“I have been waiting for the administration to make a decision. I thought I owed them that,” Clinton said in response to a question on the pipeline at a town hall meeting in Concord, New Hampshire.
“I can’t wait too much longer. I am putting the White House on notice. I am going to tell you what I think soon,” she added facetiously.
During a question-and-answer session at a Boys and Girls Club, a frustrated Clinton explained why she has withheld her opinion on the 1,179-mile-long project that would move oil from Canada to refineries in the United States.
She later added that she thought the issue would have been decided by now.
As secretary of state, Clinton helped oversee the approval process of the pipeline, which would carry tar-sands oil from Canada to the U.S. Gulf Coast. But she has refused to speak publicly about the controversial project since leaving government, saying it would not be appropriate given her former position.
Clinton has been asked about the pipeline on dozens of occasions on both sides of the northern border in the past two years and dodged every time. She wrote a 600-plus page book on her tenure as secretary of state and did not mention the pipeline once.
The issue has become a cause celebre for environmental activists who want the Obama administration to reject the deal, arguing that it deepens the United States’ dependence on oil and contributes to climate change. Others argue that the impact on the environment will be minimal, as the oil will not go unused even if the pipeline is rejected.

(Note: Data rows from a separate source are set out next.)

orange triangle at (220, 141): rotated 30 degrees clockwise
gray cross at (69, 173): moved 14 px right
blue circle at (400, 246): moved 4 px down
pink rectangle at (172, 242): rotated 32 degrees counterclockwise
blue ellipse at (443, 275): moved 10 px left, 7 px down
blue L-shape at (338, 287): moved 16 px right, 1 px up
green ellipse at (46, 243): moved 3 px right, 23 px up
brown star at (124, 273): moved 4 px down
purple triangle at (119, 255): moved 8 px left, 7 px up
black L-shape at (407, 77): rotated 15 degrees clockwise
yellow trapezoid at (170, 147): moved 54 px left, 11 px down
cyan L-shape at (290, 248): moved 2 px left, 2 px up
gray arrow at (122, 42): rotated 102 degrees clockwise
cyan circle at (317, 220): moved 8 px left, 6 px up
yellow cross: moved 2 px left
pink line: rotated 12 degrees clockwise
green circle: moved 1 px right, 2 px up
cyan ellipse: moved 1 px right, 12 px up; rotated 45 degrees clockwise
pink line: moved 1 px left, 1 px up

“I am not going to second guess (President Barack Obama) because I was in a position to set this in motion,” Clinton said at a July event in Bernie Sanders,. “I want to wait and see what he and Secretary Kerry decide.”

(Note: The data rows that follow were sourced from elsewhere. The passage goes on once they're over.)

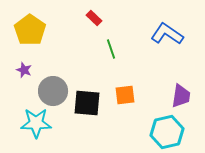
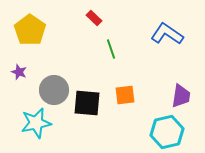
purple star: moved 5 px left, 2 px down
gray circle: moved 1 px right, 1 px up
cyan star: rotated 12 degrees counterclockwise
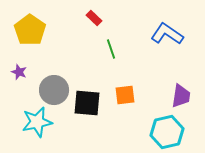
cyan star: moved 1 px right, 1 px up
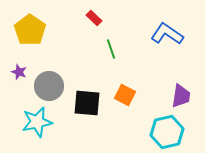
gray circle: moved 5 px left, 4 px up
orange square: rotated 35 degrees clockwise
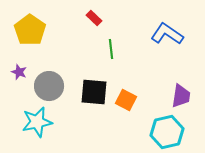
green line: rotated 12 degrees clockwise
orange square: moved 1 px right, 5 px down
black square: moved 7 px right, 11 px up
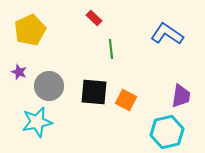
yellow pentagon: rotated 12 degrees clockwise
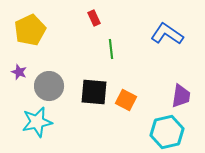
red rectangle: rotated 21 degrees clockwise
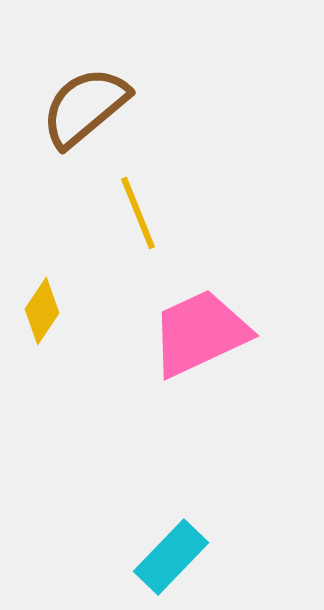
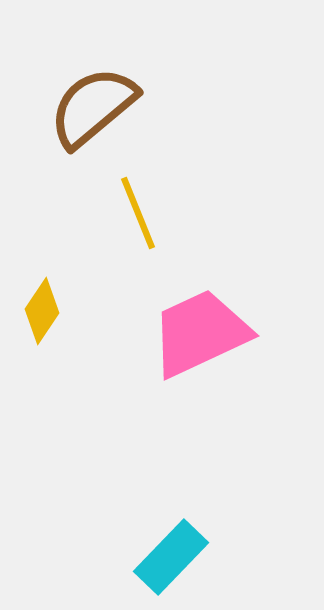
brown semicircle: moved 8 px right
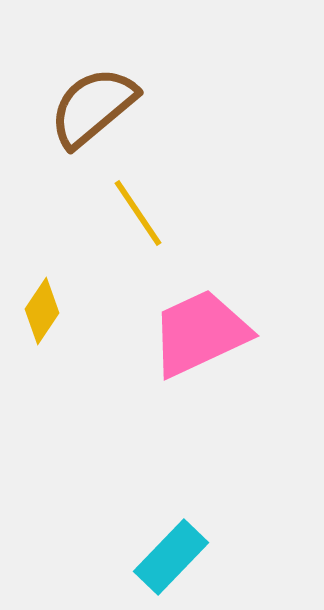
yellow line: rotated 12 degrees counterclockwise
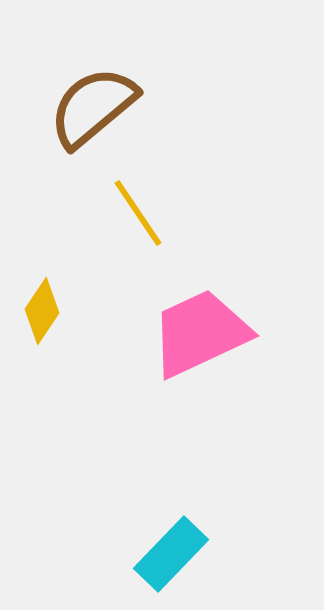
cyan rectangle: moved 3 px up
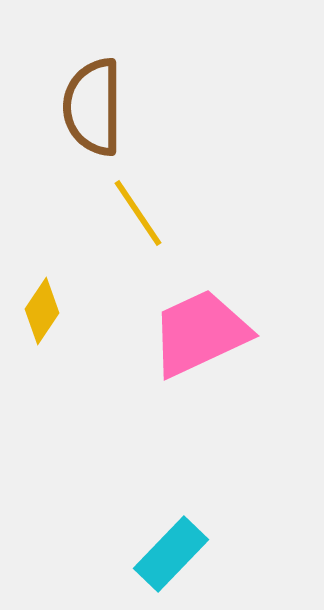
brown semicircle: rotated 50 degrees counterclockwise
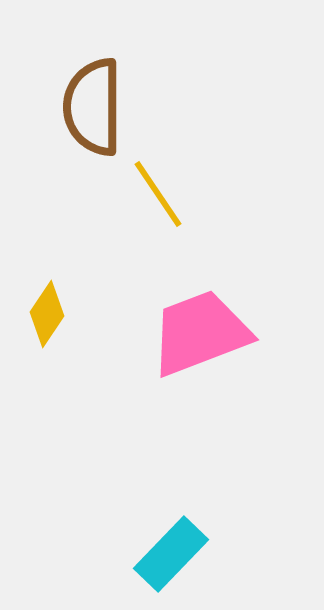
yellow line: moved 20 px right, 19 px up
yellow diamond: moved 5 px right, 3 px down
pink trapezoid: rotated 4 degrees clockwise
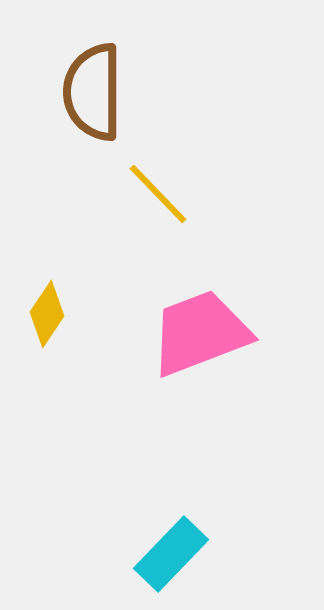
brown semicircle: moved 15 px up
yellow line: rotated 10 degrees counterclockwise
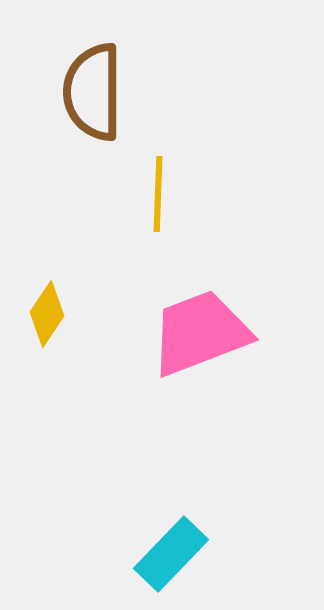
yellow line: rotated 46 degrees clockwise
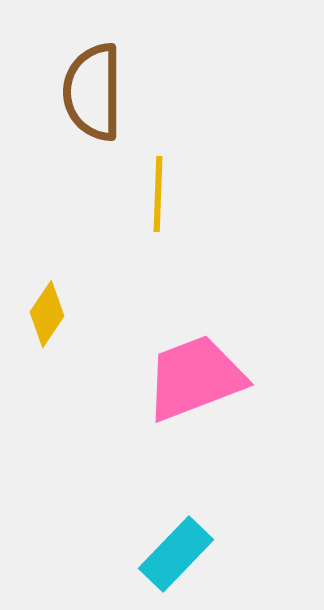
pink trapezoid: moved 5 px left, 45 px down
cyan rectangle: moved 5 px right
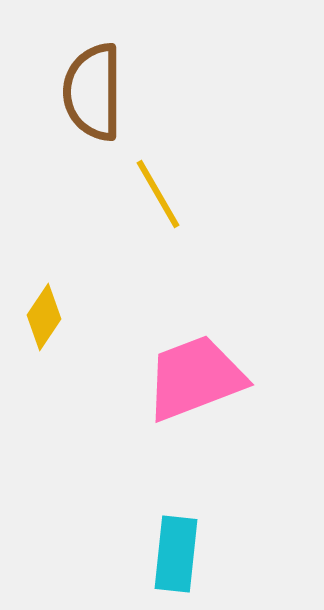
yellow line: rotated 32 degrees counterclockwise
yellow diamond: moved 3 px left, 3 px down
cyan rectangle: rotated 38 degrees counterclockwise
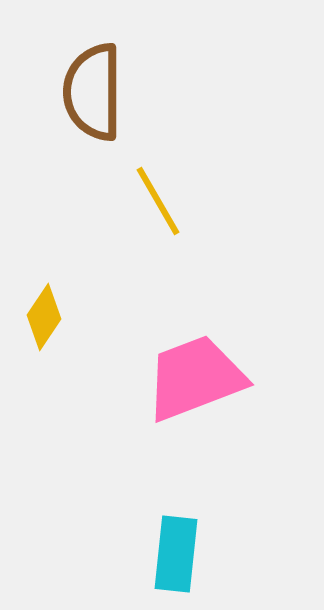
yellow line: moved 7 px down
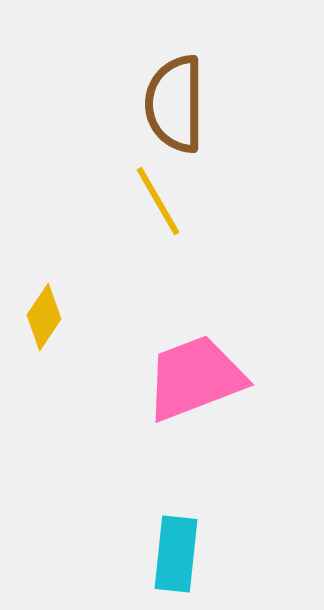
brown semicircle: moved 82 px right, 12 px down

At the same event, she later added, “If it is undecided when I become president, I will answer your question.”
And throughout much of 2013 and 2014, Clinton criss-crossed the country on the paid speaking circuit and later on her book tour. She was asked about Keystone a number of times, particularly in Canada, where the pipeline would originate. At no point did she take a position, however.
The issue has become a political liability for Clinton.

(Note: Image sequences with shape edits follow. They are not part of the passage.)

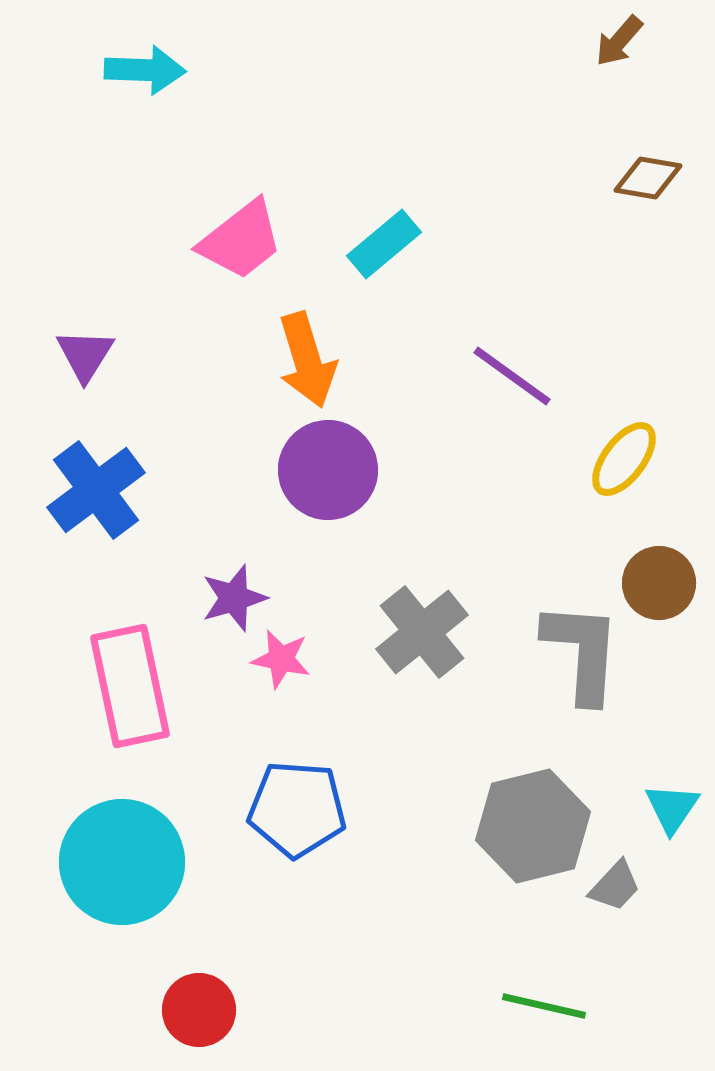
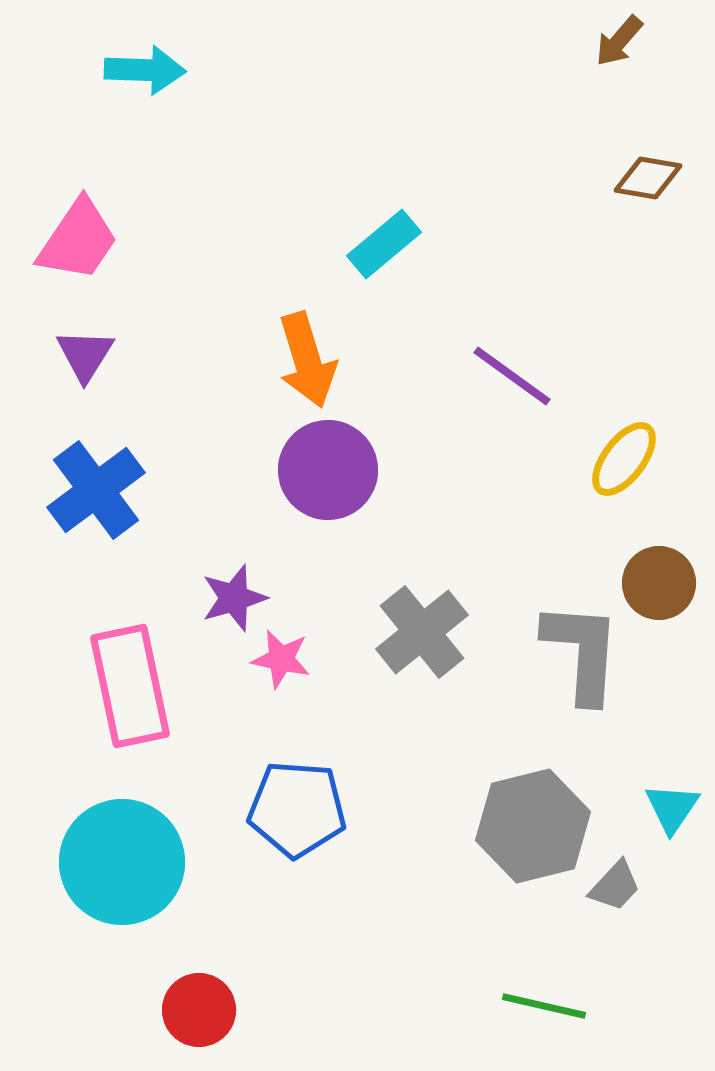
pink trapezoid: moved 163 px left; rotated 18 degrees counterclockwise
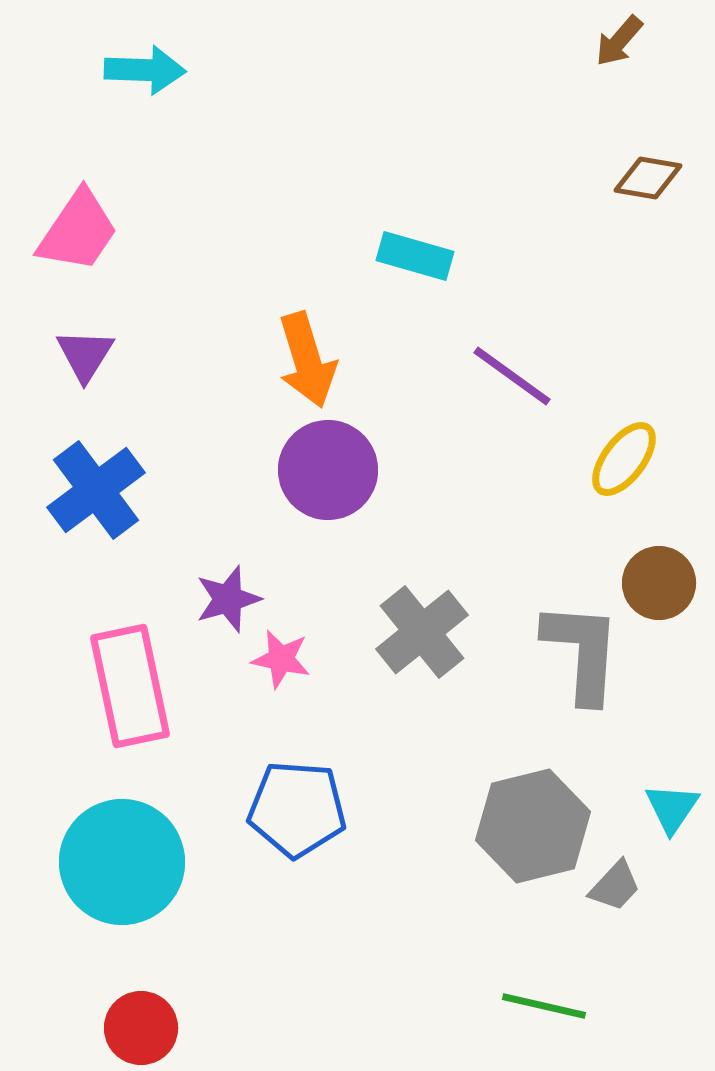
pink trapezoid: moved 9 px up
cyan rectangle: moved 31 px right, 12 px down; rotated 56 degrees clockwise
purple star: moved 6 px left, 1 px down
red circle: moved 58 px left, 18 px down
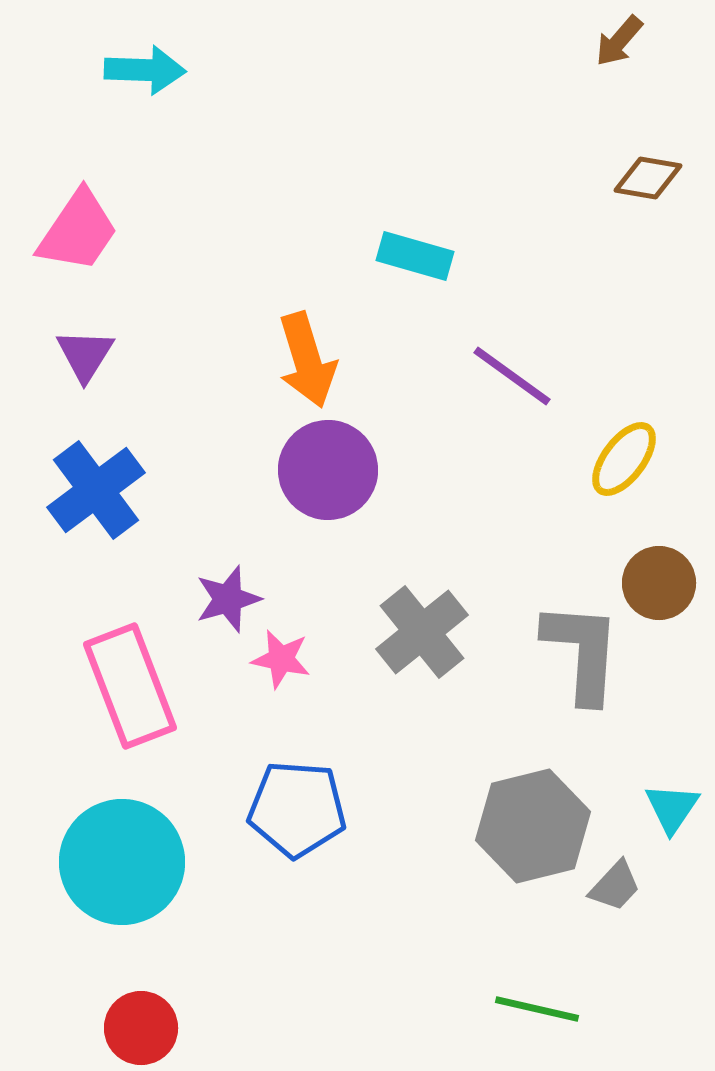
pink rectangle: rotated 9 degrees counterclockwise
green line: moved 7 px left, 3 px down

In an interview this month, Vermont Sen. Bernie Sanders, Clinton’s main Democratic opponent said “I am opposed to the construction of the Keystone pipeline. Clinton has not voiced an opinion on that.”
Republican Jeb Bush knocked Clinton on Thursday night in Nevada for not taking a position on the issue.
“Hillary Clinton still can’t say if she’s in favor of the XL pipeline,” he said. “I can. I’m for it.”